Au cœur du choc culturel
Témoignage de Julie Ayotte, membre des Éducateurs sans frontières (ÉSF), qui a réalisé plusieurs mandats avec la Fondation Paul Gérin-Lajoie.
Extrait de mon journal de voyage – Bénin 2006
Au cœur du choc culturel
Je venais tout juste de demander l’heure à un garçon de table, puisque mon rendez-vous était prévu pour midi trente, et en ponctuelle invétérée je mesurais ma vie à la seconde près, trop souvent, alors il leva la tête vers le soleil et me répondit avec un naturel déconcertant : « Il est environ midi. ». Un autre petit choc culturel, celui-là presque poétique, agglutiné à tous les autres que je vivais depuis mon arrivée en terre d’Afrique. Il y avait ces bouteilles de vin, vite ramassées dans mes ordures, dans lesquelles on entassait les arachides ou les noix de kola, ou ces bouteilles d’eau vides que l’on collectionnait pour transvider l’huile de palme ou l’essence, et ces stylos à billes, dits bics, reluqués et réclamés avec minauderie, ou d’autres fois avec insistance, comme si je devais me déposséder de tous mes biens ici.
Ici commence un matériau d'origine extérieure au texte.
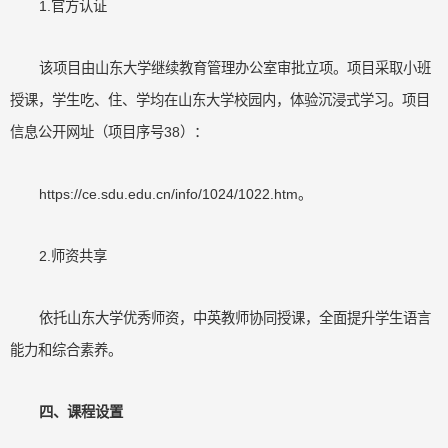
1.官方认证
该项目由山东大学继续教育管理办公室审批立项。项目采取小班
授课，学生吃、住、学均在山东大学校园内，体验沉浸式学习。项目
信息公开网址（项目序号38）：
https://ce.sdu.edu.cn/info/1024/1022.htm。
2.师资共享
依托山东大学优秀师资，中英教师协同授课，全面提升学生语言
能力和综合素养。
四、课程设置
Et tous ces hommes et toutes ces femmes qui faisaient précéder leur âge du mot environ, avec comme cas extrême ce vieux du village, dans la soixantaine bien entamée, au visage raviné, qui affirmait solennellement n’avoir que cinq ans, calculant certainement son âge avec les grands cycles lunaires. Et ces salutations et poignées de main répandues avec abondance ici, même aux inconnus, même aux aînés, qui contrastent avec les millions que nous sommes chez nous qui ne s’offrent même pas le bonjour. Et cette capacité, toujours surprenante, des populations locales à s’entraider, à s’arrêter, à se prêter main forte. Et tous ces pouvoirs en gradins, hiérarchiques, qui commandent protocolairement les actions et les paroles à livrer, dans un ordre bien calculé. Et tous ces bébés au dos des femmes, armaturés dans un pagne de fortune, suintant sous les rayons du soleil, loin de nos aseptisations emphatiques nord-américaines. Et toute cette valeur de santé accordée d’emblée aux femmes bien portantes, aux courbes proéminentes, souvent modèles sur les cartons publicitaires des échoppes de couture, au détriment de ces corps trop décharnés qui font mondialement autorité. Et ces travailleurs, si près de la nature, faisant pieds nus avec elle, tout en labeur, comme à l’époque révolue de mes grands-parents, qui s’unissent quotidiennement à l’eau et à la terre. Et ce rythme, cette lenteur, cette condamnation à perpétuité de l’horloge, qui n’offre d’autres choix que de s’arrêter un instant, de s’asseoir sur sa vie, de danser avec le passé mais aussi de poser un regard en avant.